Time taken for initial data sync in a sharded environment

Hi Team,

I have a test cluster with 1shard(3node Rep set), 3config and 1router. I have created ~7gb of total data(including indexes) on primary. Now i have tried to added a new node to the replicaset. I observed that the initial data sync took 25mins to complete. I have tested this with and without enabling compression multiple times and the time taken is similar. There is plenty of ram configured.

I feel that 25mins is too long for 7GB of data. if i have 50GB/100GB of data, the initial sync time would ~3hrs/6hrs respectively. Please suggest.

Thanks,
Saran

Hello @Sharan_Kumar, welcome to the MongoDB Community forum.

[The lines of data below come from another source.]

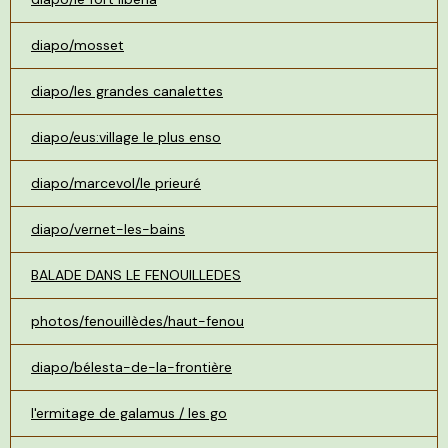
diapo/mosset
diapo/les grandes canalettes
diapo/eus:village le plus enso
diapo/marcevol/le prieuré
diapo/vernet-les-bains
BALADE DANS LE FENOUILLEDES
photos/fenouillèdes/haut-fenou
diapo/bélesta-de-la-frontière
l'ermitage de galamus / les go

You can try copying the existing member’s data to the new member being added (before adding the member to the replica-set) - this can reduce the amount of time for the new member to sync. This is explained in Add Members to a Replica Set - Prepare the Data Directory.

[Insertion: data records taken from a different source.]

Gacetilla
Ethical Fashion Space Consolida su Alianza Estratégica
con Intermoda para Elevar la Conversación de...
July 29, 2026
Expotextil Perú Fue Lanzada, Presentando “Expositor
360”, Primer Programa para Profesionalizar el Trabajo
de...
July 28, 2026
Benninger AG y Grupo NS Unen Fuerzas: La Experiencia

See the the second bullet point:

Before adding a new member to an existing replica set, prepare the new member’s data directory using one of the following strategies:

  • Make sure the new member’s data directory does not contain data. The new member will copy the data from an existing member. …
  • Manually copy the data directory from an existing member. The new member becomes a secondary member and will catch up to the current state of the replica set. Copying the data over may shorten the amount of time for the new member to become current.